(Stored entries)
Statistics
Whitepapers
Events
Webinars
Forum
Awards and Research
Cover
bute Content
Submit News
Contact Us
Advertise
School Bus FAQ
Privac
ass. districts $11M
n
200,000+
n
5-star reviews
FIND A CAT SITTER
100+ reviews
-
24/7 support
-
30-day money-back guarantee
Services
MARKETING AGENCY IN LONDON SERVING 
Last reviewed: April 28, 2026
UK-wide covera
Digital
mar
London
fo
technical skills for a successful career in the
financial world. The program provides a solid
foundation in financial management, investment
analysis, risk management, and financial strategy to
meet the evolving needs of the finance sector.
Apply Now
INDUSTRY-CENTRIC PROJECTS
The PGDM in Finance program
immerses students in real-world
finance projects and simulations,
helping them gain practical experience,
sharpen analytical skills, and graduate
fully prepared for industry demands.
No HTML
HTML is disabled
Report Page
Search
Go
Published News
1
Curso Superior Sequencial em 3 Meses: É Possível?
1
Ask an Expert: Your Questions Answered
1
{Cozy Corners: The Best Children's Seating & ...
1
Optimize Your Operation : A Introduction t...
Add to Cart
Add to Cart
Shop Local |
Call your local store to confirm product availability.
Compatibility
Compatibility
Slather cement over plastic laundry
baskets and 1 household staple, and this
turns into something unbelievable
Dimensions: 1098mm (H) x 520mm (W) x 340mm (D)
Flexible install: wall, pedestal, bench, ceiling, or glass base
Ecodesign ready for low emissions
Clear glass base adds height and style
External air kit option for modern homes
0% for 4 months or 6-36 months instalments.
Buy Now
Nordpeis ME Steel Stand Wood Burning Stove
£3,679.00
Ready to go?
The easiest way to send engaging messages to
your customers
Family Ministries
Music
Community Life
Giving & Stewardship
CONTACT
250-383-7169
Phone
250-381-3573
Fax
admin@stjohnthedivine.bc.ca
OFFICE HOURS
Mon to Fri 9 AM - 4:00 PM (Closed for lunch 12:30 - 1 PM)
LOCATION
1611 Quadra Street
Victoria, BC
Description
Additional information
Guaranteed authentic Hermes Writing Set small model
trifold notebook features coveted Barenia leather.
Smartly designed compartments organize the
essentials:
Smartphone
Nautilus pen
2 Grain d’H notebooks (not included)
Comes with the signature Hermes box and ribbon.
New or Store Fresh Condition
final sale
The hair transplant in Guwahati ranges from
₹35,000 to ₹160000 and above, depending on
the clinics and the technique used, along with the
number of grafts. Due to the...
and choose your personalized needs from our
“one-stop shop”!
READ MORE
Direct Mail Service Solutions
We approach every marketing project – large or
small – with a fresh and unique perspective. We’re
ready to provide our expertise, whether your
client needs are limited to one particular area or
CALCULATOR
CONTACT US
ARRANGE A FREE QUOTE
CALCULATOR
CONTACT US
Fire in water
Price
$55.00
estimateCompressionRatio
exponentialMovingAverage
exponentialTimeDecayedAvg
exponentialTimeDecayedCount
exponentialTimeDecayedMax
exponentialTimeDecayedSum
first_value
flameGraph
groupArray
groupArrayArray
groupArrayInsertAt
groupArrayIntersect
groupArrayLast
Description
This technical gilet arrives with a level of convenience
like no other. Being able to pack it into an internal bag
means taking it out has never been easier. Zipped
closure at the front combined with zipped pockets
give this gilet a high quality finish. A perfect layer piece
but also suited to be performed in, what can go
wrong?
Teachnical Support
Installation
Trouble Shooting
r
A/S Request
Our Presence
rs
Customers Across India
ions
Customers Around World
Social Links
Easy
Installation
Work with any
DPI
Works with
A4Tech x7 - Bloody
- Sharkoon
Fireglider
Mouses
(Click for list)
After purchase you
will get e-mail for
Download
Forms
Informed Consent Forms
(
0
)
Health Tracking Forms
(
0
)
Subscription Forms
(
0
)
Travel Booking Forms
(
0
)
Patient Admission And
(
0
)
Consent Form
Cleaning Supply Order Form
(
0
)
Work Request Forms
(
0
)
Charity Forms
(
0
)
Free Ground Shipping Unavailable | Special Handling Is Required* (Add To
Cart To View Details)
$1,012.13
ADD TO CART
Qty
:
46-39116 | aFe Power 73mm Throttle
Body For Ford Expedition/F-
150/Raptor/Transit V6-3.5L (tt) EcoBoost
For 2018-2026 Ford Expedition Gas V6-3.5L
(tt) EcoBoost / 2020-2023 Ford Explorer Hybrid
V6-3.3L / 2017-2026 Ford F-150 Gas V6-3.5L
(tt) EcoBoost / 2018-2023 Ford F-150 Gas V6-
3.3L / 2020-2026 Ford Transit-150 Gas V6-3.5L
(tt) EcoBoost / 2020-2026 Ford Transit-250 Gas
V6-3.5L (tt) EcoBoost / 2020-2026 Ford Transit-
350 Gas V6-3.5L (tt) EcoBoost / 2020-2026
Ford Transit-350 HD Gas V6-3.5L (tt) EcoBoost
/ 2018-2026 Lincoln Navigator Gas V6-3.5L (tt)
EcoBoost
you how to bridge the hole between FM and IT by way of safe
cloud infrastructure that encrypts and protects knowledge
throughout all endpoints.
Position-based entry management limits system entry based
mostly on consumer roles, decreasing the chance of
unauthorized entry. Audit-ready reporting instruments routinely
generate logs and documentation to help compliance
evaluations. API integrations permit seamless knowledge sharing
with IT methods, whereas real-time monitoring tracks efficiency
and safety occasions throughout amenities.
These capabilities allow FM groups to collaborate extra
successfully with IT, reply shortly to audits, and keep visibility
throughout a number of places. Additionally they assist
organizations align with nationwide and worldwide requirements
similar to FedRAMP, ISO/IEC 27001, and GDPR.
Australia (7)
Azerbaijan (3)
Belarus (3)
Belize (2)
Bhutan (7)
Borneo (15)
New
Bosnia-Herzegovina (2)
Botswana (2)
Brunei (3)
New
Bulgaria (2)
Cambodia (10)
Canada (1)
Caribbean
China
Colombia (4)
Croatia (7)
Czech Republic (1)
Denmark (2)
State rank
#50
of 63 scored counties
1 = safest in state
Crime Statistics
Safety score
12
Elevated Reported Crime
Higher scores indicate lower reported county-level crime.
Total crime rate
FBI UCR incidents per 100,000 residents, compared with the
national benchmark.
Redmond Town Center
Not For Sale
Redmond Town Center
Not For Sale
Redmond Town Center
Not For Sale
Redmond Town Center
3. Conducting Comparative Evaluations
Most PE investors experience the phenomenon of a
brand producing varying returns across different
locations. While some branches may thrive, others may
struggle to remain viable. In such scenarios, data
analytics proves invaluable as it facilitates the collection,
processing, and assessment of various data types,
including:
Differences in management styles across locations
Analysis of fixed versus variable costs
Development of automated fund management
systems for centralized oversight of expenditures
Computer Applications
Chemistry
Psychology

§ **Task requirements**: In the entries above, find the line holding "means taking it" and the line holding "V6-3.5L (tt) EcoBoost / 2020-2026 Ford", then retype exactly those two lines and every line between them, and nothing else.

§ **Result of this exercise**:
means taking it out has never been easier. Zipped
closure at the front combined with zipped pockets
give this gilet a high quality finish. A perfect layer piece
but also suited to be performed in, what can go
wrong?
Teachnical Support
Installation
Trouble Shooting
r
A/S Request
Our Presence
rs
Customers Across India
ions
Customers Around World
Social Links
Easy
Installation
Work with any
DPI
Works with
A4Tech x7 - Bloody
- Sharkoon
Fireglider
Mouses
(Click for list)
After purchase you
will get e-mail for
Download
Forms
Informed Consent Forms
(
0
)
Health Tracking Forms
(
0
)
Subscription Forms
(
0
)
Travel Booking Forms
(
0
)
Patient Admission And
(
0
)
Consent Form
Cleaning Supply Order Form
(
0
)
Work Request Forms
(
0
)
Charity Forms
(
0
)
Free Ground Shipping Unavailable | Special Handling Is Required* (Add To
Cart To View Details)
$1,012.13
ADD TO CART
Qty
:
46-39116 | aFe Power 73mm Throttle
Body For Ford Expedition/F-
150/Raptor/Transit V6-3.5L (tt) EcoBoost
For 2018-2026 Ford Expedition Gas V6-3.5L
(tt) EcoBoost / 2020-2023 Ford Explorer Hybrid
V6-3.3L / 2017-2026 Ford F-150 Gas V6-3.5L
(tt) EcoBoost / 2018-2023 Ford F-150 Gas V6-
3.3L / 2020-2026 Ford Transit-150 Gas V6-3.5L
(tt) EcoBoost / 2020-2026 Ford Transit-250 Gas
V6-3.5L (tt) EcoBoost / 2020-2026 Ford Transit-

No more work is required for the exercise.